Students can now help build Project Manav - The Human Atlas

Pune

21 Sep 2020

Students can now help build Project Manav - The Human Atlas

^{Image Credits: Project Manav’s Facebook Page}

In 2019, the Department of Biotechnology (DBT), Government of India, in collaboration with Indian Institute of Science Education and Research Pune (IISER Pune), National Center for Cell Sciences, Pune (NCCS) and Persistent Systems Limited, Pune, embarked on an ambitious project. They launched Manav - The Human Atlas Initiative, the first such project in the country. It aims to create the complete map of the human body at the tissue, cellular and molecular level using information available in scientific literature and public databases. The atlas helps to gain a holistic understanding of the human body by studying how the organs and tissues behave under healthy conditions and during disease. It can help fill gaps in our knowledge about the human body and find better or targeted medicines and therapies.

The first phase of the project is set to be completed by the end of 2021. During this phase, the team will collect information about the human skin as an organ, and make this data available as a comprehensive, easy-to-look-up knowledge source. Based on crowd-sourcing, the project now invites students and faculty across the country to contribute to its databases that can benefit the scientific and medical community.

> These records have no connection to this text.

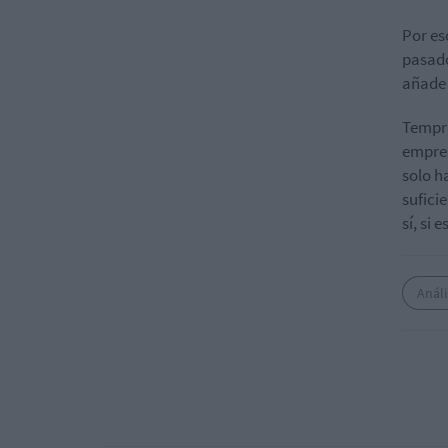
Por es
pasado
añade 
Tempra
empres
solo h
sufici
sí, si 
Anál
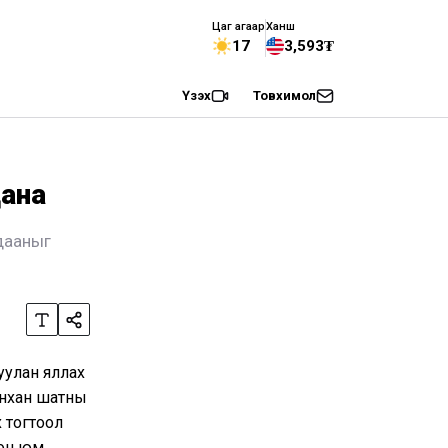
Цаг агаар
Ханш
17
3,593₮
Үзэх
Товхимол
дана
лдааныг
уулан яллах
н анхан шатны
х тогтоол
сон юм.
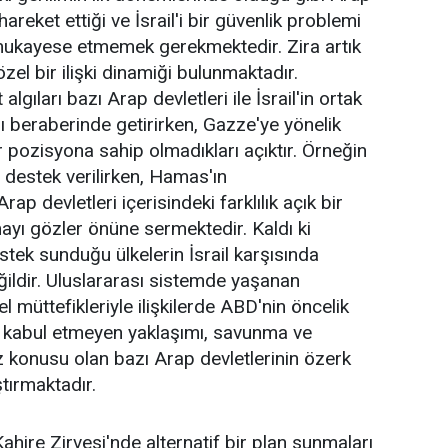
 hareket ettiği ve İsrail'i bir güvenlik problemi
 mukayese etmemek gerekmektedir. Zira artık
 özel bir ilişki dinamiği bulunmaktadır.
gıları bazı Arap devletleri ile İsrail'in ortak
ı beraberinde getirirken, Gazze'ye yönelik
r pozisyona sahip olmadıkları açıktır. Örneğin
destek verilirken, Hamas'ın
ap devletleri içerisindeki farklılık açık bir
mayı gözler önüne sermektedir. Kaldı ki
tek sunduğu ülkelerin İsrail karşısında
ildir. Uluslararası sistemde yaşanan
müttefikleriyle ilişkilerde ABD'nin öncelik
iyi kabul etmeyen yaklaşımı, savunma ve
öz konusu olan bazı Arap devletlerinin özerk
tırmaktadır.
hire Zirvesi'nde alternatif bir plan sunmaları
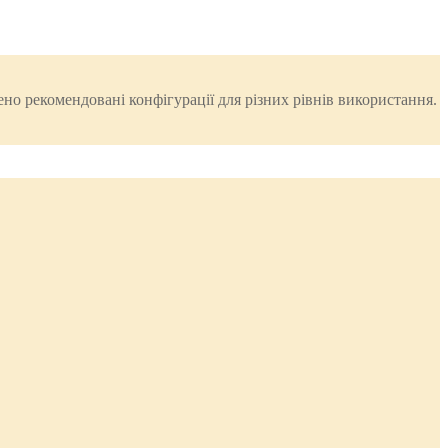
но рекомендовані конфігурації для різних рівнів використання.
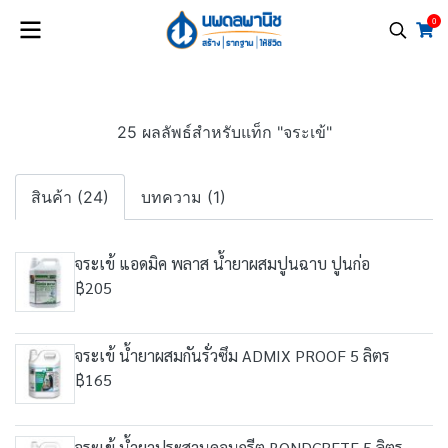
0
25 ผลลัพธ์สำหรับแท็ก "จระเข้"
สินค้า (24)
บทความ (1)
จระเข้ แอดมิค พลาส น้ำยาผสมปูนฉาบ ปูนก่อ
฿205
จระเข้ น้ำยาผสมกันรั่วซึม ADMIX PROOF 5 ลิตร
฿165
จระเข้ น้ำยาประสานคอนกรีต BONDCRETE 5 ลิตร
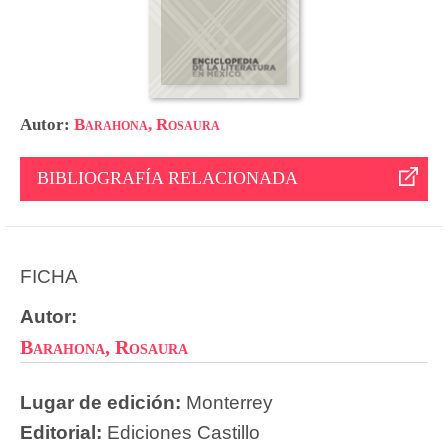
Autor:
Barahona, Rosaura
BIBLIOGRAFÍA RELACIONADA
FICHA
Autor:
Barahona, Rosaura
Lugar de edición:
Monterrey
Editorial:
Ediciones Castillo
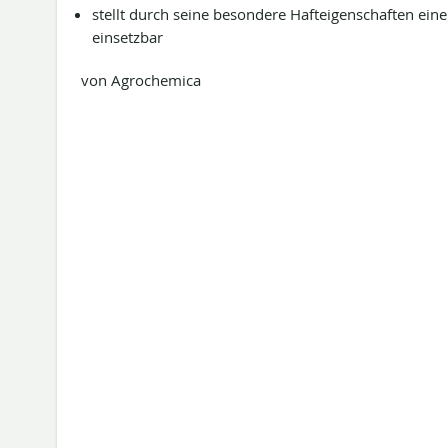
stellt durch seine besondere Hafteigenschaften eine 
einsetzbar
von Agrochemica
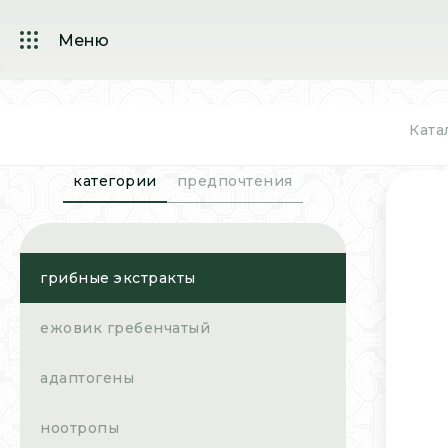
Меню
Ката
категории
предпочтения
грибные экстракты
ежовик гребенчатый
адаптогены
ноотропы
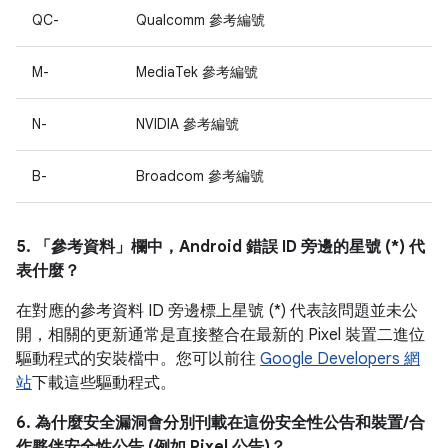
QC-
Qualcomm 參考編號
M-
MediaTek 參考編號
N-
NVIDIA 參考編號
B-
Broadcom 參考編號
5. 「參考資料」
欄中，Android 錯誤 ID 旁邊的星號 (*) 代
表什麼？
在對應的參考資料 ID 旁邊標上星號 (*) 代表該問題並未公
開，相關的更新通常是直接整合在最新的 Pixel 裝置二進位
驅動程式的安裝檔中。您可以前往
Google Developers 網
站
下載這些驅動程式。
6. 為什麼安全漏洞會分別刊載在這份安全性公告和裝置/合
作夥伴安全性公告 (例如 Pixel 公告)？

Students who participate in this endeavour can develop the skill of reading scientific literature and assimilating the relevant content.

New research often builds on earlier work, the information about which is scattered across numerous research articles, reviews and databases published in various journals. Marking important text in a given article is called annotation and is similar to highlighting with a pen while reading a book or an article in print. Researchers commonly use annotations to collect and connect information from the literature they read. "This allows researchers to understand and make correlations between scientific content in the papers and also helps identify prominent methods and tools used in the study," comments Nagraj Balasubramanian. He is a professor at IISER Pune and is leading the Manav initiative in his institute.

^{Outreach activity held last year in University of Pune [Image credits: Team Manav]}

The students and researchers who sign up for the project are assigned scientific papers or articles (specifically focussed on skin biology in the first phase), one at a time. They read the text and add annotations, which the platform software captures and stores in a database. Researchers will then be able to access this collated information easily, saving much of the time spent in collecting and connecting information pieces from the enormous scientific literature. About 15000 students, 250 faculty and 160 reviewers and 140 experts have signed up for the project.

The annotations students make will go through a two-stage review. "In addition to student contributors, we will also need a pool of reviewers and expert reviewers," notes Archana Beri, the Project Manager of Manav. "We are looking at senior PhD students, post-docs, scientists, doctors and faculty to contribute as reviewers," she adds.

The platform will also let contributors label and bucket the annotated text into multiple defined categories. The text could be related to the structure of an organ, diseases that affect it, drugs which can be used to treat them, or genes and pathways associated with a cellular process. "The database of such annotated text will have information from various fields related to a specific organ or tissue. For example, when one looks for 'skin fibroblasts', they should be able to get pointers to all information related to 'skin fibroblasts'. That includes data on replication to survival and migration of fibroblasts," explains Nagaraj.

The Manav annotation platform is built using open-source and in house developed tools and is a customisable and reusable software solution. It also has a built-in review system for manual annotation by the curator. The team has carried out a proof of concept during a workshop, engaging about 100 students, that verified annotation guidelines, data capture and data validation. As a next step, the project plans to automate the categorisation of papers and their allocation to students.

"Making detailed and useful annotations is a lot of work and can be challenging due to the subjectivity introduced because of the diversity of expression. The Manav team is also exploring machine learning and artificial intelligence-based approaches to annotate, curate and represent the data," says Krishnasastry of NCCS. "The platform also has an option to plug-in Machine Learning-based auto-annotation," adds Project Investigator Anamika Krishanpal of Persistent Systems.

^{One of the webinars for outreach [Image credits: Team Manav]}

Project Manav conducts several outreach activities to introduce students to scientific reading and familiarise them with data science and its applications, especially in biology. "The original plan was to conduct seminars in colleges and university campuses. However, due to COVID-19, we are now conducting webinars," informs Nagaraj. The team has conducted about 70 webinars on "How to read scientific literature", attended by more than 7000 participants so far. It has also initiated a data science webinar series conducted by scientists from across the globe, which is archived on Manav's Youtube channel and is publicly available. More than 4000 participants across the country have attended the 12 such webinars conducted so far.

"Our current task is to reach out to the students and faculty so that they are aware of what the Manav project is aiming to do. We hope to get them to be interested and excited to be part of this national initiative," says Nagaraj. Later on, they plan to have academicians, researchers, clinicians, and pharmacists on board to build the database further. The project team is also exploring ways to concisely represent the collected knowledge with an engaging user interface that also allows exploring multiple combinations of data.